• _What you will do_:
Exact duplicates of all the records are needed.
START Source records
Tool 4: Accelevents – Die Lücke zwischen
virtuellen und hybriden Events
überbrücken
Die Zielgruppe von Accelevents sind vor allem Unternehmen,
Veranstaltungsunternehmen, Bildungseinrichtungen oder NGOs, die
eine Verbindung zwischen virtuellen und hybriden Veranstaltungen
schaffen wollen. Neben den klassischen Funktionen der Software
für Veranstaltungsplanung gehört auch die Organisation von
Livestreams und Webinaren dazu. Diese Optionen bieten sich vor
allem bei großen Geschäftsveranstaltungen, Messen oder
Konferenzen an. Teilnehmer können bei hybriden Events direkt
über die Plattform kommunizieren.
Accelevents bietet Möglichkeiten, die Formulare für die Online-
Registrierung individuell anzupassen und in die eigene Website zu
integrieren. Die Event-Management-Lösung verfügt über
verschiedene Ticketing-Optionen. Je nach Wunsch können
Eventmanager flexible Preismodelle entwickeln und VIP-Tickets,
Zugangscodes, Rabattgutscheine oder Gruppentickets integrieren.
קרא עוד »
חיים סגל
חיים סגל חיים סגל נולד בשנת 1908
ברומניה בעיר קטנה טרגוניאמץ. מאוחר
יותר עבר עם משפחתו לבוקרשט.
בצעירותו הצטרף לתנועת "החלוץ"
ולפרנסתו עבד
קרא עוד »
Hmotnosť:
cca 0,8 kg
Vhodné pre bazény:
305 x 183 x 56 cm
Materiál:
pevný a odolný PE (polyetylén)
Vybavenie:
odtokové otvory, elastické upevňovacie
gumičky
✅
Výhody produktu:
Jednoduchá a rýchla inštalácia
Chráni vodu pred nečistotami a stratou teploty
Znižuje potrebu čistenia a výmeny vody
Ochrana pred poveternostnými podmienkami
END Source records
• _Answer_:
Tool 4: Accelevents – Die Lücke zwischen
virtuellen und hybriden Events
überbrücken
Die Zielgruppe von Accelevents sind vor allem Unternehmen,
Veranstaltungsunternehmen, Bildungseinrichtungen oder NGOs, die
eine Verbindung zwischen virtuellen und hybriden Veranstaltungen
schaffen wollen. Neben den klassischen Funktionen der Software
für Veranstaltungsplanung gehört auch die Organisation von
Livestreams und Webinaren dazu. Diese Optionen bieten sich vor
allem bei großen Geschäftsveranstaltungen, Messen oder
Konferenzen an. Teilnehmer können bei hybriden Events direkt
über die Plattform kommunizieren.
Accelevents bietet Möglichkeiten, die Formulare für die Online-
Registrierung individuell anzupassen und in die eigene Website zu
integrieren. Die Event-Management-Lösung verfügt über
verschiedene Ticketing-Optionen. Je nach Wunsch können
Eventmanager flexible Preismodelle entwickeln und VIP-Tickets,
Zugangscodes, Rabattgutscheine oder Gruppentickets integrieren.
קרא עוד »
חיים סגל
חיים סגל חיים סגל נולד בשנת 1908
ברומניה בעיר קטנה טרגוניאמץ. מאוחר
יותר עבר עם משפחתו לבוקרשט.
בצעירותו הצטרף לתנועת "החלוץ"
ולפרנסתו עבד
קרא עוד »
Hmotnosť:
cca 0,8 kg
Vhodné pre bazény:
305 x 183 x 56 cm
Materiál:
pevný a odolný PE (polyetylén)
Vybavenie:
odtokové otvory, elastické upevňovacie
gumičky
✅
Výhody produktu:
Jednoduchá a rýchla inštalácia
Chráni vodu pred nečistotami a stratou teploty
Znižuje potrebu čistenia a výmeny vody
Ochrana pred poveternostnými podmienkami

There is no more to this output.